Author: Lauren S.
Mental illnesses are becoming more and more common. In my honest opinion, I feel that everyone deals with a mental illness at some point in their lives; however, no matter what disorder someone may be battling, there is always a possibility to recover. Help is always available, no matter what.
I was typically a happy child growing up. When I was a kid, my mom was in and out of the hospital a lot, but I didn’t know why. I didn’t realize how serious things were until it was too late and my mom had passed away, due to what I later found out was damage to her lungs from the chemotherapy she had been treated with as a child. Eventually, I learned to move on from this appalling loss and live my life to the fullest.
In seventh grade, I began struggling with depression and anxiety as well as my unceasingly low self-esteem, which later led to an eating disorder. Everything that I previously loved doing became meaningless. I suddenly felt that no matter how hard I tried to be happy, I couldn’t. The constant feeling of numbness caused me to resort to self harm, the only thing that made me feel human. I began isolating myself to the point where being in public for longer than five minutes could trigger a full-on anxiety attack. I would rarely be seen anywhere except school.
Due to the fact that I didn’t know anyone else that was dealing with this, I thought I was the only person in the world dealing with these issues. At first, I kept my problems a secret because I was terrified what people would think of me. I was different from my classmates and was petrified of being judged. I didn’t know how common mental illnesses were, so I was positive that no one would understand me if I tried to talk to them about what I was experiencing. Keeping my feelings a secret made things even worse for me. I couldn’t be myself around the people I loved. I constantly found myself plastering a fake smile on and pretending everything was okay, when clearly, it wasn’t.

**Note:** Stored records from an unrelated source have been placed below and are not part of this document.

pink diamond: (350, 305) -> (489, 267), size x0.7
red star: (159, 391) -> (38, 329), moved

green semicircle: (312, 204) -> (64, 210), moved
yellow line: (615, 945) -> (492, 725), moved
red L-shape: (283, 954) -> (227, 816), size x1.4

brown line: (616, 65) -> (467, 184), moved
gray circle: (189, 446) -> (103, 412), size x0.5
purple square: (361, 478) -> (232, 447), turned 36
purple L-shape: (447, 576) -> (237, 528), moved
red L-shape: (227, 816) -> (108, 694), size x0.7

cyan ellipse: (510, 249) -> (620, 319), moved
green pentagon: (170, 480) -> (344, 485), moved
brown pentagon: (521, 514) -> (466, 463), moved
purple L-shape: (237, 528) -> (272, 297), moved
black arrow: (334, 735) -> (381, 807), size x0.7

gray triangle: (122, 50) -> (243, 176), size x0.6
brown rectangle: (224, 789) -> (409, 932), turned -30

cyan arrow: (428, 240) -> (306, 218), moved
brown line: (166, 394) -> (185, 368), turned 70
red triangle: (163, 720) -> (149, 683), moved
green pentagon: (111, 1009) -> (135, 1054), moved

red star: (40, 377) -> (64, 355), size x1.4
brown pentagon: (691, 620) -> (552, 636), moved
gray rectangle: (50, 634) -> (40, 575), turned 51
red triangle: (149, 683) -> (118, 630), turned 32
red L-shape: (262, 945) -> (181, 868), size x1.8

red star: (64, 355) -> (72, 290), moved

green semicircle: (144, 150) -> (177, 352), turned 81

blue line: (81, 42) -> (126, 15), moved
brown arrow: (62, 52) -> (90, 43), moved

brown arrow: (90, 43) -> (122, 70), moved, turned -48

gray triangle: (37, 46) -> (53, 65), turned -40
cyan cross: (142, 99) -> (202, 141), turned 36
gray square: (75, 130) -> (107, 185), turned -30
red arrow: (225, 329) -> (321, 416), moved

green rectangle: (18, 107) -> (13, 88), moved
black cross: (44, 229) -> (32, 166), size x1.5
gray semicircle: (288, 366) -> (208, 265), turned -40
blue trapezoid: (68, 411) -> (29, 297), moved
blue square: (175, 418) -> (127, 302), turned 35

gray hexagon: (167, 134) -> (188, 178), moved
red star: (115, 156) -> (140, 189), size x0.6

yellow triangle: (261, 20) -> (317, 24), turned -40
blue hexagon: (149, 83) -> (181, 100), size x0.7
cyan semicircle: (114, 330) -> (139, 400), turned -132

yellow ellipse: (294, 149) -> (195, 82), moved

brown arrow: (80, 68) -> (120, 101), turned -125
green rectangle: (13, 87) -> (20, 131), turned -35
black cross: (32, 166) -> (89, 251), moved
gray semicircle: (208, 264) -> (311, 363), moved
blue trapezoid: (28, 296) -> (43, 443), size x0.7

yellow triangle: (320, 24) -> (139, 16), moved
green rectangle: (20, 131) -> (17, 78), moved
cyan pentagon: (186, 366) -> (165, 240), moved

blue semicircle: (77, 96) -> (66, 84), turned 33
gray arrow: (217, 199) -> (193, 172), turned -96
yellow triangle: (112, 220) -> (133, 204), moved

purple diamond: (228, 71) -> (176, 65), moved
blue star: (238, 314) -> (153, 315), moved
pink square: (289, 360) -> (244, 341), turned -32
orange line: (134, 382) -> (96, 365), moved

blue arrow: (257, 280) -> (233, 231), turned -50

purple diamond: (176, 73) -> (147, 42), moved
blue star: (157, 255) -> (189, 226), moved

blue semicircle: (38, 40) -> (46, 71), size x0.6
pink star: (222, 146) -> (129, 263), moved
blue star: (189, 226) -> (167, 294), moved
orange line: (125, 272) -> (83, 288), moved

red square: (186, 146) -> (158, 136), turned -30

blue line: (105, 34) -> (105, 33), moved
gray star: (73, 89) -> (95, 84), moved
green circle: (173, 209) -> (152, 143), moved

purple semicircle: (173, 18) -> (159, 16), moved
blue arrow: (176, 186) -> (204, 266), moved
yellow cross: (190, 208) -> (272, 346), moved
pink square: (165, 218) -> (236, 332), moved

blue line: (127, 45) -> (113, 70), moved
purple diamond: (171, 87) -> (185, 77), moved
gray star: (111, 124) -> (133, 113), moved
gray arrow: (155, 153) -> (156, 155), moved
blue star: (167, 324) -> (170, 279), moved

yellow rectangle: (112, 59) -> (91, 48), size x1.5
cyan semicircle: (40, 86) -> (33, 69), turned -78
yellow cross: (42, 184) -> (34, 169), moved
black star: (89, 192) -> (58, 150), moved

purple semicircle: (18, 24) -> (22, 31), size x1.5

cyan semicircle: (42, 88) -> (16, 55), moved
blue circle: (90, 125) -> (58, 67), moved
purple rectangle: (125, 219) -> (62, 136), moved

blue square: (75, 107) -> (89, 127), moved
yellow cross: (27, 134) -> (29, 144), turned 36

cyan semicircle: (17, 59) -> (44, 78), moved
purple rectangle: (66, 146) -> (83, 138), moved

Not long after that, I became suicidal. My thoughts persistently contained death. What I never learned to understand was how I was panicked at the thought of death but wanted to die at the same time. Not long after seventh grade started, I made the decision to kill myself. I didn’t think I would be missed. I didn’t think people would care. I richly remember exactly how I planned on doing it, but before I knew it, I was getting hospitalized the same day.
It wasn’t until about a year later, after my second hospitalization, that I realized I wanted to get better. At this point, I had lost all control of my eating disorder, and my depression was at its peak. The self harm continued to get worse and became a daily reoccurrence. Going into high school, I was still battling these disorders. I eventually made friends that were going through similar things as me, which made me realize that I wasn’t alone. I saw how much people really cared about me, and I decided that I would change for the best of things. I started getting treatment from numerous psychologists. I told people how I honestly felt, while I was still scared of being judged for my mental problems. I no longer got embarrassed when someone pointed out my self harm scars.
To this day, I still struggle between relapses and recovery, but I am certain that this will end. I will live a happy, healthy life in the future. I will not let my disorders control me anymore. My disorders do not define me. I am perfect in my own way, and I deserve to love myself for who I am, despite my disabilities.